WHAT IS BEING ASKED:
Return the lines that run from the beginning of the entries to the line holding "commercio internazionale illegale di animali", inclusive, and drop the pictures.

DATA FOR ANALYSIS:
┄┄┄┄┄┄┄┄┄┄┄┄┄┄┄┄┄┄┄┄
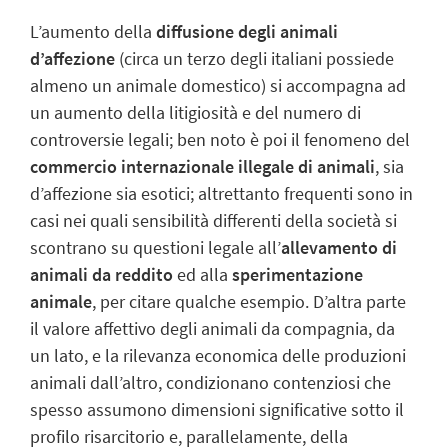
L
’aumento della
diffusione degli animali
d’affezione
(circa un terzo degli italiani possiede
almeno un animale domestico) si accompagna ad
un aumento della litigiosità e del numero di
controversie legali; ben noto è poi il fenomeno del
commercio internazionale illegale di animali
, sia
d’affezione sia esotici; altrettanto frequenti sono in
casi nei quali sensibilità differenti della società si
scontrano su questioni legale all’
allevamento di
animali da reddito
ed alla
sperimentazione
animale
, per citare qualche esempio. D’altra parte
il valore affettivo degli animali da compagnia, da
un lato, e la rilevanza economica delle produzioni
animali dall’altro, condizionano contenziosi che
spesso assumono dimensioni significative sotto il
profilo risarcitorio e, parallelamente, della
┄┄┄┄┄┄┄┄┄┄┄┄┄┄┄┄┄┄┄┄
RESULT OF THE TASK:
L
’aumento della
diffusione degli animali
d’affezione
(circa un terzo degli italiani possiede
almeno un animale domestico) si accompagna ad
un aumento della litigiosità e del numero di
controversie legali; ben noto è poi il fenomeno del
commercio internazionale illegale di animali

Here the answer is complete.